Arama yapmak için lütfen yukarıdaki kutulardan birine aramak istediğiniz terimi girin.

Uluslararası Ticari Tahkimde Hakem Heyetinin Oluşturulması

Creation of Arbitration Committee in International Commercial Arbitration

Yunus Emre GÖGER

Uyuşmazlıkların olağan çözüm yerleri, devletler tarafından tesis edilen ve yargı yetkisini kullanan ulusal mahkemelerdir. Ancak uluslararası ticari uyuşmazlıkların çözümünde ulusal mahkemelerin bir alternatifi olarak başvurulan tahkim, gün geçtikçe uygulaması artan bir yargılama faaliyeti haline gelmiştir. İşte bu tahkim yargılaması sürecinin uzamaması ve yapılan tahkim yargılamasının sıhhati için hakem heyetinin usulüne uygun oluşturulması konusu oldukça önemlidir. Bu kapsamda gerek 6100 sayılı Hukuk Muhakemeleri Kanunu (HMK) ve 4686 sayılı Milletlerarası Tahkim Kanunu (MTK) gibi ulusal düzenlemeler gerekse de Birleşmiş Milletler Milletlerarası Ticaret Hukuku Komisyonu tarafından hazırlanan Milletlerarası Ticarî Tahkime ilişkin Model Kanun ve Milletlerarası Ticaret Odası’nın belirlediği ICC Tahkim Kuralları’ndan yararlanılmıştır. Böylece bu düzenlemeler karşılaştırılarak aralarındaki benzerlikler ve farklılıklar gözler önüne serilmeye çalışılmıştır.

Tahkim, Uluslararası Ticari Tahkim, Hakem, Hakem Heyetinin Oluşturulması, UNCITRAL, 4686 Sayılı Milletlerarası Tahkim Kanunu.

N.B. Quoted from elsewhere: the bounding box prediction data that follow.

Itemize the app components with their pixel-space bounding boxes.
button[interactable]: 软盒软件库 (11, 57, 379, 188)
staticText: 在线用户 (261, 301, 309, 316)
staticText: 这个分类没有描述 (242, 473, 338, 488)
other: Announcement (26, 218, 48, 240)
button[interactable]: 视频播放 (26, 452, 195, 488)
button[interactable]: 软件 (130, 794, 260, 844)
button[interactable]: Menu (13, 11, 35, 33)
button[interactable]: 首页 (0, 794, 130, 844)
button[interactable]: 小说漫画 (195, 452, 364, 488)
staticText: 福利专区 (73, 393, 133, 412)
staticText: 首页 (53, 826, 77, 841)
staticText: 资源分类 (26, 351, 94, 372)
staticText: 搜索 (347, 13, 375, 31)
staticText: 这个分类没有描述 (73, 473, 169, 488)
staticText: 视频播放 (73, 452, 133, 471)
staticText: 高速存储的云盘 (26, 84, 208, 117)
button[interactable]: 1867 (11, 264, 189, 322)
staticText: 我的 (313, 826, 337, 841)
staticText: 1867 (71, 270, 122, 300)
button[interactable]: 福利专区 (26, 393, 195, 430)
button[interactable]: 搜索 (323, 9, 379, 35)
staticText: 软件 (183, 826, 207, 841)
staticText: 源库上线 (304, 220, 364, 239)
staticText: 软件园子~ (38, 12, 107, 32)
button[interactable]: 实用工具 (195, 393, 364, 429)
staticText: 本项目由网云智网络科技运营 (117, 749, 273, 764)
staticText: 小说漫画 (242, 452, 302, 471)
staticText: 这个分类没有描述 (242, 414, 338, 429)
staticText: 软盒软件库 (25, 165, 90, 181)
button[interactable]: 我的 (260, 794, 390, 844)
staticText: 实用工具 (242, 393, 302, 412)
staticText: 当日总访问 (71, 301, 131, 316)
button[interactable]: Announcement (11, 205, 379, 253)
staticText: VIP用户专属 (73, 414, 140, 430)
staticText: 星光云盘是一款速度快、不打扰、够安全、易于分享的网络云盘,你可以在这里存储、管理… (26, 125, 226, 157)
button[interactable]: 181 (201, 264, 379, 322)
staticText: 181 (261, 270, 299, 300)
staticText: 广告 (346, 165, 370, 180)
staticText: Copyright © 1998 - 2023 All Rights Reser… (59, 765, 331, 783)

The usual places for settlement of disputes are national courts which have been established by states and are exercising their jurisdiction. However, arbitration, which is applied as an alternative to the national courts in the settlement of international commercial disputes, has become an increasingly practiced judicial activity. It is very important that the arbitration process is not prolonged and that the arbitral tribunal should be duly established for the soundness of the arbitration proceedings. In this context, it’s been benefited from, both national regulations such as the Code of Civil Procedure (HMK) No.6100 and The International Arbitration Act (MTK) No 4686, as well as the Model Act on International Commercial Arbitration prepared by the United Nations International Commercial Law Commission and the ICC Arbitration Rules determined by the International Chamber of Commerce. Thus, by comparing these arrangements, the similarities and differences between them were endeavored to be revealed.

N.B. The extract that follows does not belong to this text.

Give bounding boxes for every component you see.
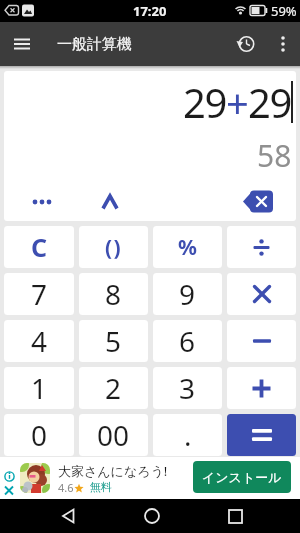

Arbitration, International Commercial Arbitration, Arbitrator, Creation of the Arbitration Committee, UNCITRAL, International Arbitration Act No.4686.

I. Giriş

Uyuşmazlıkların olağan çözüm yerleri, devletler tarafından tesis edilen ve yargı yetkisini kullanan ulusal mahkemelerdir. Ancak taraflar, çeşitli nedenlerle aralarında yaptıkları tahkim anlaşması ile uyuşmazlıklarının ulusal mahkemelerde değil de tahkim yoluyla sonuçlandırılması yoluna gidebilirler.1 Dolayısıyla tahkim, ulusal yargılamalara alternatif bir uyuşmazlık çözüm yöntemi olarak karşımıza çıkmaktadır. Ancak tahkim yargılamasının pratik olması ve uygulamada olumlu sonuçlar vermesi, zamanla uluslararası ticaretten kaynaklanan uyuşmazlıkların çözümünde tahkimin öncelikle başvurulan neredeyse olağan bir uyuşmazlık çözüm yolu haline gelmesini sağlamıştır.2

Tahkim kurumunun temelinde ise hakem yer almaktadır. Hakem veya hakem kurulu da ulusal mahkemelerdeki gibi delilleri inceler, tarafların iddia ve savunmalarını dinler ve gerçekleştirilen tahkim yargılaması sonunda tarafları bağlayan bir hüküm ile yargılamayı sona erdirir.3 Dolayısıyla tahkimde hakemlerin uyuşmazlığın çözümüne ilişkin verdikleri kararlar, arabulucudan veya uzlaştırmacıdan farklı olarak taraflar açısından bağlayıcı olmakta ve bu bağlamda hakemlerin üstlendikleri rol, yargısal bir nitelik taşımaktadır.4

Tahkim yargılamasının kalitesinin, büyük ölçüde seçilen hakemlerin kalitesine ve becerisine bağlı olduğu evrensel olarak kabul edilmektedir.5 Bu nedenlerle uluslararası ticari tahkim yargılamalarında hakemlerin sağlıklı bir şekilde belirlenmesi, başarılı bir tahkim ve genel olarak tahkim sürecinin itibarı için esastır.6

Dolayısıyla biz de bu çalışmamızda, uluslararası ticari tahkimde hakemlerin seçim usullerini, sayılarını ve hakem heyetinin teşkilini, gerek Birleşmiş Milletler Milletlerarası Ticaret Hukuku Komisyonu (United Nations Commisson on International Trade Law, UNCITRAL) tarafından uluslararası tahkim usulüne ilişkin düzenlemelerin uyumlaştırılması ve milletlerarası ticarî tahkimin kendine özgü gereklerinin karşılaması amacı ile hazırlanan Milletlerarası Ticarî Tahkime ilişkin Model Kanun ile (Model Law in International Commercial Arbitration)7 gerek Milletlerarası ticarî tahkim uygulamasında en çok başvurulan kurum olan Milletlerarası Ticaret Odası’nın (International Chamber of Commerce) belirlediği ICC Tahkim Kuralları ile karşılaştırmalı olarak inceleyeceğiz.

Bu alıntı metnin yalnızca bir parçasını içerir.